### [Work to be completed]
If a line in the entries includes "dans", show that line.

● ● ● ●

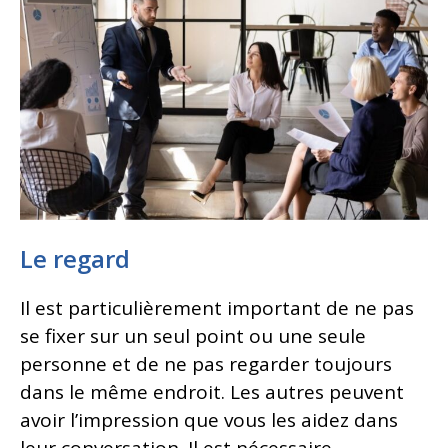
Le regard
Il est particulièrement important de ne pas
se fixer sur un seul point ou une seule
personne et de ne pas regarder toujours
dans le même endroit. Les autres peuvent
avoir l’impression que vous les aidez dans
leur conversation. Il est nécessaire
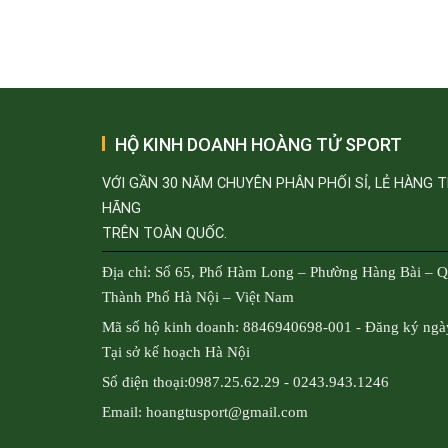
HỘ KINH DOANH HOÀNG TỬ SPORT
VỚI GẦN 30 NĂM CHUYÊN PHÂN PHỐI SỈ, LẺ HÀNG 
HÃNG
TRÊN TOÀN QUỐC.
Địa chỉ: Số 65, Phố Hàm Long – Phường Hàng Bài – 
Thành Phố Hà Nội – Việt Nam
Mã số hộ kinh doanh: 8846940698-001 - Đăng ký ngà
Tại sở kế hoạch Hà Nội
Số điện thoại:0987.25.62.29 - 0243.943.1246
Email: hoangtusport@gmail.com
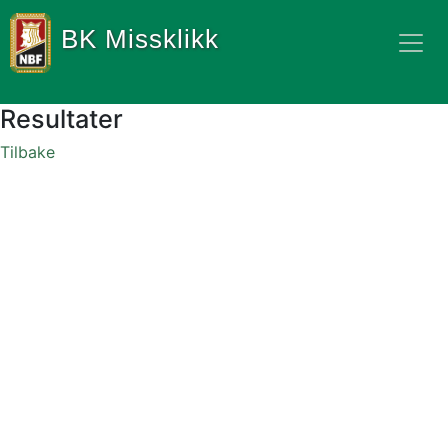
BK Missklikk
Resultater
Tilbake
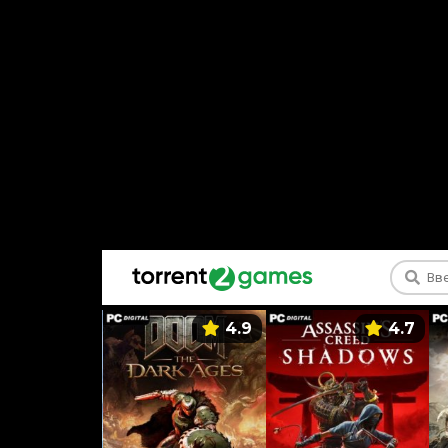
5.9
4.9
4.7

● ● ● ●

### [Your solution]
dans le même endroit. Les autres peuvent
avoir l’impression que vous les aidez dans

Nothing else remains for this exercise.